» THE PROBLEM: Print out the whole listing below exactly as it is written.
▽
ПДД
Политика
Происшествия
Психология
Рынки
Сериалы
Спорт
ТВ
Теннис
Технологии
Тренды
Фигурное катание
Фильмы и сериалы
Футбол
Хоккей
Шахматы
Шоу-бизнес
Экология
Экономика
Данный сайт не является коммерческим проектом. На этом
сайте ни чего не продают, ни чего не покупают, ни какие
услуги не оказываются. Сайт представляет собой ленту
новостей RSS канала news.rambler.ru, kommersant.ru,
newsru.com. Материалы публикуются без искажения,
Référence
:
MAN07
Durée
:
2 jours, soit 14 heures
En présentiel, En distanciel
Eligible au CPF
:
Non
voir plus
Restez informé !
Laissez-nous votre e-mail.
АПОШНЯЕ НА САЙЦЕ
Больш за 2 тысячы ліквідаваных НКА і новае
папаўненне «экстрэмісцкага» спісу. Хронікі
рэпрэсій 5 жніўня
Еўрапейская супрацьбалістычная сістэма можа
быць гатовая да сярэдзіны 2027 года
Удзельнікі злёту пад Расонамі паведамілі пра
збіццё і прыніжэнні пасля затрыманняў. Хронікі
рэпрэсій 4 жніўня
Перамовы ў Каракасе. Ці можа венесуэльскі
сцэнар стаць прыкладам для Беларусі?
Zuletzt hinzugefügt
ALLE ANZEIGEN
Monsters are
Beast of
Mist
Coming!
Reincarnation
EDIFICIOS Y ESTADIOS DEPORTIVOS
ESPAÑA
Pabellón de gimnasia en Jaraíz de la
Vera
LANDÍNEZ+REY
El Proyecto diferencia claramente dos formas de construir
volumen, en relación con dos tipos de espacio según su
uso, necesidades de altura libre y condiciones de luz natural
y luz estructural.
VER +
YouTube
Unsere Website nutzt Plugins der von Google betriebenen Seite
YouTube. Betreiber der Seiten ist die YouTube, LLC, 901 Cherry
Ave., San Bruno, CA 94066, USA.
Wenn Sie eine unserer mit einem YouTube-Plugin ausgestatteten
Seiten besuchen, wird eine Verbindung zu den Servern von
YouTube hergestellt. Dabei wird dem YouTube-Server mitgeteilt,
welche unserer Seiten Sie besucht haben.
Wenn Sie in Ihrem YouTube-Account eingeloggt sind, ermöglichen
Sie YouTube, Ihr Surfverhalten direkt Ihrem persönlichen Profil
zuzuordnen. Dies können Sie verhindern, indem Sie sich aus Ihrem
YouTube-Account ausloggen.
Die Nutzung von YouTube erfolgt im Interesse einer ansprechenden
△
» ANSWER TO THIS EXERCISE:
ПДД
Политика
Происшествия
Психология
Рынки
Сериалы
Спорт
ТВ
Теннис
Технологии
Тренды
Фигурное катание
Фильмы и сериалы
Футбол
Хоккей
Шахматы
Шоу-бизнес
Экология
Экономика
Данный сайт не является коммерческим проектом. На этом
сайте ни чего не продают, ни чего не покупают, ни какие
услуги не оказываются. Сайт представляет собой ленту
новостей RSS канала news.rambler.ru, kommersant.ru,
newsru.com. Материалы публикуются без искажения,
Référence
:
MAN07
Durée
:
2 jours, soit 14 heures
En présentiel, En distanciel
Eligible au CPF
:
Non
voir plus
Restez informé !
Laissez-nous votre e-mail.
АПОШНЯЕ НА САЙЦЕ
Больш за 2 тысячы ліквідаваных НКА і новае
папаўненне «экстрэмісцкага» спісу. Хронікі
рэпрэсій 5 жніўня
Еўрапейская супрацьбалістычная сістэма можа
быць гатовая да сярэдзіны 2027 года
Удзельнікі злёту пад Расонамі паведамілі пра
збіццё і прыніжэнні пасля затрыманняў. Хронікі
рэпрэсій 4 жніўня
Перамовы ў Каракасе. Ці можа венесуэльскі
сцэнар стаць прыкладам для Беларусі?
Zuletzt hinzugefügt
ALLE ANZEIGEN
Monsters are
Beast of
Mist
Coming!
Reincarnation
EDIFICIOS Y ESTADIOS DEPORTIVOS
ESPAÑA
Pabellón de gimnasia en Jaraíz de la
Vera
LANDÍNEZ+REY
El Proyecto diferencia claramente dos formas de construir
volumen, en relación con dos tipos de espacio según su
uso, necesidades de altura libre y condiciones de luz natural
y luz estructural.
VER +
YouTube
Unsere Website nutzt Plugins der von Google betriebenen Seite
YouTube. Betreiber der Seiten ist die YouTube, LLC, 901 Cherry
Ave., San Bruno, CA 94066, USA.
Wenn Sie eine unserer mit einem YouTube-Plugin ausgestatteten
Seiten besuchen, wird eine Verbindung zu den Servern von
YouTube hergestellt. Dabei wird dem YouTube-Server mitgeteilt,
welche unserer Seiten Sie besucht haben.
Wenn Sie in Ihrem YouTube-Account eingeloggt sind, ermöglichen
Sie YouTube, Ihr Surfverhalten direkt Ihrem persönlichen Profil
zuzuordnen. Dies können Sie verhindern, indem Sie sich aus Ihrem
YouTube-Account ausloggen.
Die Nutzung von YouTube erfolgt im Interesse einer ansprechenden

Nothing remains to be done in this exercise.